The roughly 120 ft long pedestrian bridge spans the gap from the western face of the tower to an abutment constructed atop the hill, near the campus’s Circle Drive.

 

Climbing up, drilling down

A report from the project’s geotechnical engineer — Langan, based in Parsippany, New Jersey — determined that the site featured undocumented fill soils generally comprising moist clay, sand, and/or silt underlying the existing asphaltic concrete and aggregate base to a depth of approximately 20 ft, explains Gary Duncan, S.E., a KPFF associate. Underlying the undocumented fill were alluvial soils and, farther down, bedrock consisting of silty claystone, sandstone, siltstone, and shale.

 

As such, the tower is supported on a roughly 3 ft thick reinforced-concrete mat foundation and 24 in. diameter cast-in-place drilled hole reinforced-concrete piles approximately 50 to 60 ft long, says Rodrigo Toro Pavez, P.E., S.E., M.ASCE, a KPFF associate.

 

The piles were needed to “nail down the tower to the ground,” Orue says, because of the site’s poor soil conditions and the large overturning forces generated by the “skinny” structure, which measures about 25 ft wide in the east-west direction and 36 ft wide in the north-south direction. The piles were also necessary because the site is a seismically active area — close to several currently active faults — that has historically been affected by generally moderate to occasionally high levels of ground motion, Duncan adds.

 

Spanning and sliding

 

The tower is clad in white precast concrete panels. It features special concentric-braced steel frames on three sides — north, south, and east — and special moment frames on the western side, providing access to and from the elevator doors facing the main campus, says Toro Pavez.

 

Spanning west to east, the pedestrian bridge is a steel truss box that measures roughly 10 ft wide by 10 ft high, says Toro Pavez. The deck is made from precast concrete planks, and a steel mesh for safety surrounds the side walls and the upper part of the bridge; there is no solid roof to the crossing.

 

The bridge is structurally tied to the tower on its eastern end. At the western end, the bridge connects to a cast-in-place concrete abutment founded on 70 ft long concrete micropiles. A slide bearing joint at the abutment enables the structure to move in the longitudinal east-west direction, Orue explains, but the crossing is restrained in the transverse north-south direction.

 

Piers and prefabbed panels

 

The Student Housing East dorms feature a trio of concrete-framed structures — one seven stories tall, the other two eight stories — that form an L shape in plan. The buildings feature shallow concrete mat foundations because the underlying ground was strengthened with the use of rammed aggregate piers that pass through the undocumented fill to the alluvial soils, says Duncan.

 

interior courtyard and bridge
The 90 ft tall tower and a roughly 120 ft long pedestrian bridge help students access the main campus classroom buildings that are located up a hill from the student housing site. (Courtesy of Patrick Price)
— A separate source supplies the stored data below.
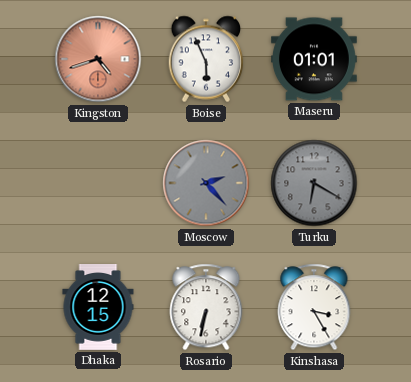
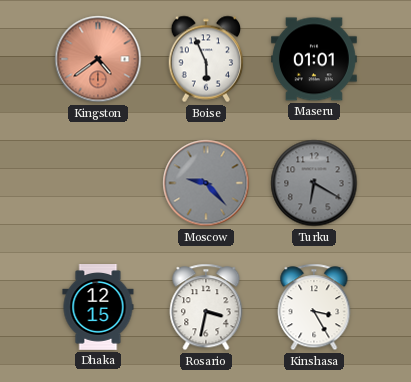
Kingston: 4:42 -> 4:39
Moscow: 2:23 -> 9:23
Rosario: 6:32 -> 3:32
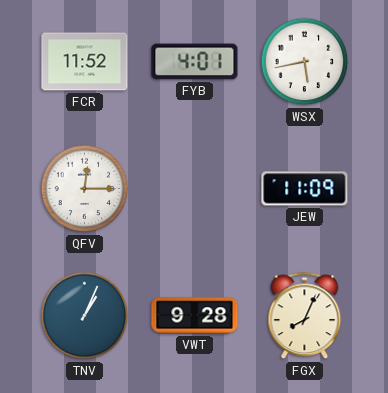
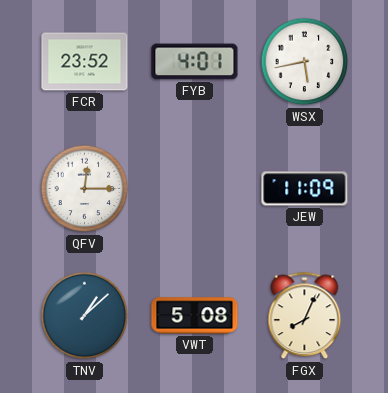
FCR: 11:52 -> 23:52
TNV: 1:04 -> 1:08
VWT: 9:28 -> 5:08
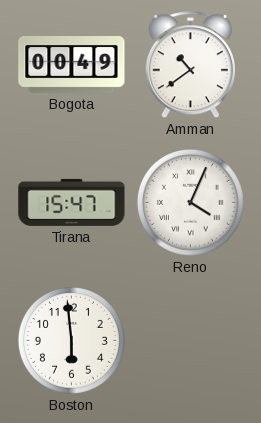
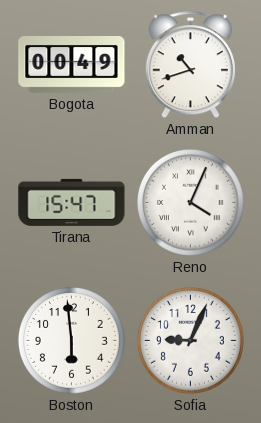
Amman: 10:39 -> 10:42
Sofia: none -> 9:04
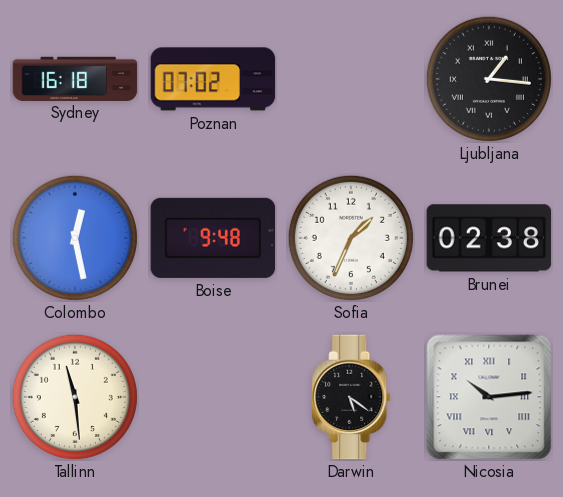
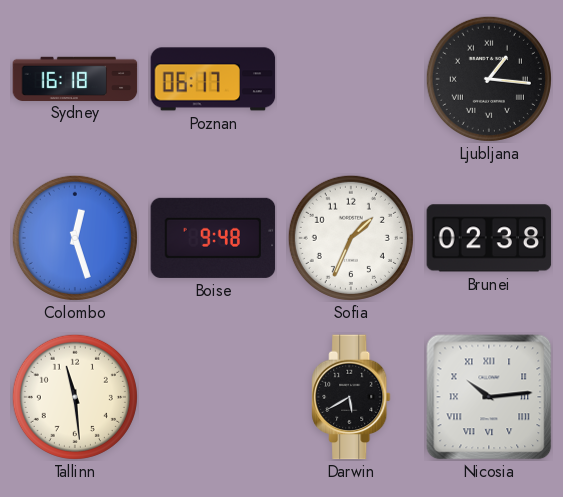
Poznan: 07:02 -> 06:17
Colombo: 12:28 -> 12:27
Darwin: 5:21 -> 5:40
Essentially compacted rock columns, the piers are approximately 30-36 in. in diameter, 25-30 ft deep, and placed strategically beneath the mat foundations, Duncan explains.

The mat foundations measure roughly 3.5-5 ft thick. The thicker mats are located at the ends of the dorm buildings, where there are clusters of shear walls, Orue says. Where the ends of two dorm buildings meet, the structures share a common 5 ft thick mat, he adds.

 

The dorms are clad in a prefabricated fiber-reinforced concrete panel that is thinner and lighter than a traditional precast concrete panel, says Duncan. Manufactured by Clark Pacific, of West Sacramento, California, the exterior wall system was delivered to the project site with the windows and finishing already installed, which saved time on the construction schedule, Orue adds.

 

The new dorms opened in August for the start of the new school year. The tower’s stairs and elevators and the bridge have also been completed and are now in use.

 

HED was the project’s architect, and McCarthy Building Cos. was the general contractor. Both firms have offices in Los Angeles.